Andi juga membenarkan bahwa kedatangan pedagang dan ojek ke RSUD untuk mempertanyakan kejelasan mereka agar bisa kembali berdagang. Sementara pihak RSUD hanya bisa membuka akses jalan agar tidak tertutup, sehingga pedagang bisa leluasa untuk berjualan di kantin. “Kita tetap menerima dan mengakomodir apa yang mereka sampaikan, apa yang mereka keluhkan, kita cari titik temu, bagaimana permasalahn ini bisa diatasi bersama,” ujar Andi.
Meski begitu, Soleh tetap bersikukuh untuk mendapatkan haknya agar kembali bisa berdagang. Ia menjelaskan meski pihak RSUD dan desa sudah memberikan tempat, namun tempat tersebut masih belum bisa dipakai, sebab kedua pihak masih belum bisa memberikan kejelasan terkait kepastian pedagang bisa berjualan di sana. “Sudah ada, di tempat kantin belakang, itu kan milik pribadi bukan milik rumah sakit, cuma posisinya saja yang ada di sana, itu mah hak milik pribadi, jadi masih kontroversi sama kantin,” ujar Soleh.
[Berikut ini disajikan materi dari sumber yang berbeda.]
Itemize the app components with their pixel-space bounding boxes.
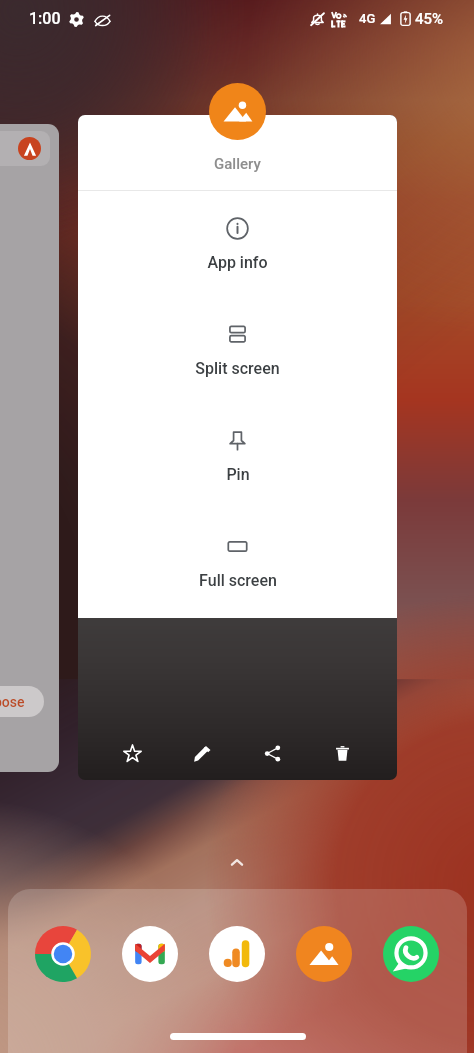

Menurut Andi memang pedagang yang berjualan di depan gerbang RSUD menyalahi aturan, sebab tidak boleh ada bangunan liar di sana atau pun pedagang kaki lima yang berjualan di tempat tersebut. “Menurut Satpol PP berdasarkan Perda nomor 4 tahun 2015 tentang penataan dan pemberdayaan pedagang kaki lima itu tidak boleh,” lanjut Andi.
Memang sebetulnya Soleh sebagai pedagang tidak menjadi soal jika harus pindah ke kantin belakang, hanya saja sampai saat ini ia tidak mendapatkan kejelasan. Selain itu, ia juga mengharapkan bahwa pihak RSUD tidak hanya sampai pada memberi akses tapi bersama-sama dengan desa untuk mengurus semua agenda relokasi. Sehingga ia dan pedagang yang lainnya bisa kembali berdagang seperti semula.
“Cuma pengen ada kejelasan, saya akan tetap berjualan, sambil menunggu kejelasan, saya dan rekan-rekan pedagang lainnya bersepakat untuk tetap berjualan di sini,” pungkas Soleh.